**** RECORD SET
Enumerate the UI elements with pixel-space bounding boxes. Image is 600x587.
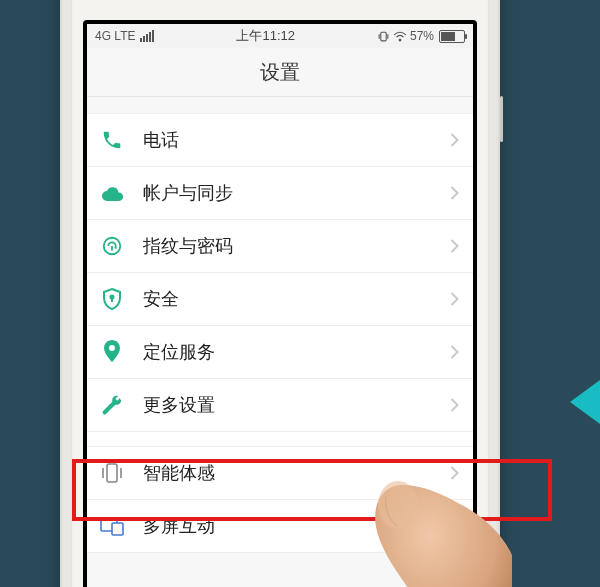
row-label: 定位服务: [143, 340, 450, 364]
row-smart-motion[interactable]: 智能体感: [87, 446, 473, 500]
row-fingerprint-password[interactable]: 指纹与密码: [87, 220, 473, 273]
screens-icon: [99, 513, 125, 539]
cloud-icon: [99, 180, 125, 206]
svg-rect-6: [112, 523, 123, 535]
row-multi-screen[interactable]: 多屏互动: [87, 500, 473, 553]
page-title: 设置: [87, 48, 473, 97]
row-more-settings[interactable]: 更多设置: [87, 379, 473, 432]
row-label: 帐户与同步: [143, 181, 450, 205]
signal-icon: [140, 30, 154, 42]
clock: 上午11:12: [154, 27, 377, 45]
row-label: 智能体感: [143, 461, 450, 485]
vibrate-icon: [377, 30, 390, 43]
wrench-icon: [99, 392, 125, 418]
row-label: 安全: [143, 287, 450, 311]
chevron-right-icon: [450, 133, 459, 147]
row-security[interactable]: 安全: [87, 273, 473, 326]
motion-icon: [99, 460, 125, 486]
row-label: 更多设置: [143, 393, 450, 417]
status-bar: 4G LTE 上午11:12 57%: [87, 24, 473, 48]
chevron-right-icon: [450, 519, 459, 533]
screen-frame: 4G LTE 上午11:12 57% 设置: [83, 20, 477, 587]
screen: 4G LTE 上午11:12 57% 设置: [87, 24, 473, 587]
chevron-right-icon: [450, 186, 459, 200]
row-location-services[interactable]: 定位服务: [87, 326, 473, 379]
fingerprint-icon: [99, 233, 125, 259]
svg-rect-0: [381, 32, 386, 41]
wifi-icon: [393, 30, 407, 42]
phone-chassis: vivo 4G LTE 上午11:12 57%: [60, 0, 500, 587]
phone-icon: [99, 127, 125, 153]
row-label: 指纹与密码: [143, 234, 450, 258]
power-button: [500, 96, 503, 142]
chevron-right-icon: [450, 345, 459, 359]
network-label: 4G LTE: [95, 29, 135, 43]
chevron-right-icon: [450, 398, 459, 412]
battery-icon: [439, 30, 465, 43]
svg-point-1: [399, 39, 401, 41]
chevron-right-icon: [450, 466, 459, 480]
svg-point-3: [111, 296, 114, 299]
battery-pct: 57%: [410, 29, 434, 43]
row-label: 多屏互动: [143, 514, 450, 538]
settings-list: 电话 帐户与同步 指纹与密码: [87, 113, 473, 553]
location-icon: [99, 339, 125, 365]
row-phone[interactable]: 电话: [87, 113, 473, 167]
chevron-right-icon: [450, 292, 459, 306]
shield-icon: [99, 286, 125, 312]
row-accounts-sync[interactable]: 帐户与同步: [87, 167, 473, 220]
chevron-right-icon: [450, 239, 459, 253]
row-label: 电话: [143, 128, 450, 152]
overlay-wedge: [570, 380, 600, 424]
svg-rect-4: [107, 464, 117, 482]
********
WORK INSTRUCTIONS —
Drop the images, then copy the data exactly.

ANSWER TO THIS EXERCISE —
Enumerate the UI elements with pixel-space bounding boxes. Image is 600x587.
row-label: 定位服务: [143, 340, 450, 364]
row-smart-motion[interactable]: 智能体感: [87, 446, 473, 500]
row-fingerprint-password[interactable]: 指纹与密码: [87, 220, 473, 273]
screens-icon: [99, 513, 125, 539]
cloud-icon: [99, 180, 125, 206]
svg-rect-6: [112, 523, 123, 535]
row-multi-screen[interactable]: 多屏互动: [87, 500, 473, 553]
page-title: 设置: [87, 48, 473, 97]
row-more-settings[interactable]: 更多设置: [87, 379, 473, 432]
row-label: 帐户与同步: [143, 181, 450, 205]
signal-icon: [140, 30, 154, 42]
clock: 上午11:12: [154, 27, 377, 45]
row-label: 智能体感: [143, 461, 450, 485]
vibrate-icon: [377, 30, 390, 43]
wrench-icon: [99, 392, 125, 418]
row-label: 安全: [143, 287, 450, 311]
chevron-right-icon: [450, 133, 459, 147]
row-security[interactable]: 安全: [87, 273, 473, 326]
motion-icon: [99, 460, 125, 486]
row-label: 更多设置: [143, 393, 450, 417]
status-bar: 4G LTE 上午11:12 57%: [87, 24, 473, 48]
chevron-right-icon: [450, 519, 459, 533]
screen-frame: 4G LTE 上午11:12 57% 设置: [83, 20, 477, 587]
screen: 4G LTE 上午11:12 57% 设置: [87, 24, 473, 587]
chevron-right-icon: [450, 186, 459, 200]
row-location-services[interactable]: 定位服务: [87, 326, 473, 379]
fingerprint-icon: [99, 233, 125, 259]
svg-rect-0: [381, 32, 386, 41]
wifi-icon: [393, 30, 407, 42]
phone-chassis: vivo 4G LTE 上午11:12 57%: [60, 0, 500, 587]
phone-icon: [99, 127, 125, 153]
row-label: 指纹与密码: [143, 234, 450, 258]
power-button: [500, 96, 503, 142]
chevron-right-icon: [450, 345, 459, 359]
network-label: 4G LTE: [95, 29, 135, 43]
chevron-right-icon: [450, 398, 459, 412]
battery-icon: [439, 30, 465, 43]
svg-point-1: [399, 39, 401, 41]
chevron-right-icon: [450, 466, 459, 480]
svg-point-3: [111, 296, 114, 299]
battery-pct: 57%: [410, 29, 434, 43]
row-label: 多屏互动: [143, 514, 450, 538]
settings-list: 电话 帐户与同步 指纹与密码: [87, 113, 473, 553]
location-icon: [99, 339, 125, 365]
row-phone[interactable]: 电话: [87, 113, 473, 167]
chevron-right-icon: [450, 292, 459, 306]
shield-icon: [99, 286, 125, 312]
row-accounts-sync[interactable]: 帐户与同步: [87, 167, 473, 220]
chevron-right-icon: [450, 239, 459, 253]
row-label: 电话: [143, 128, 450, 152]
overlay-wedge: [570, 380, 600, 424]
svg-rect-4: [107, 464, 117, 482]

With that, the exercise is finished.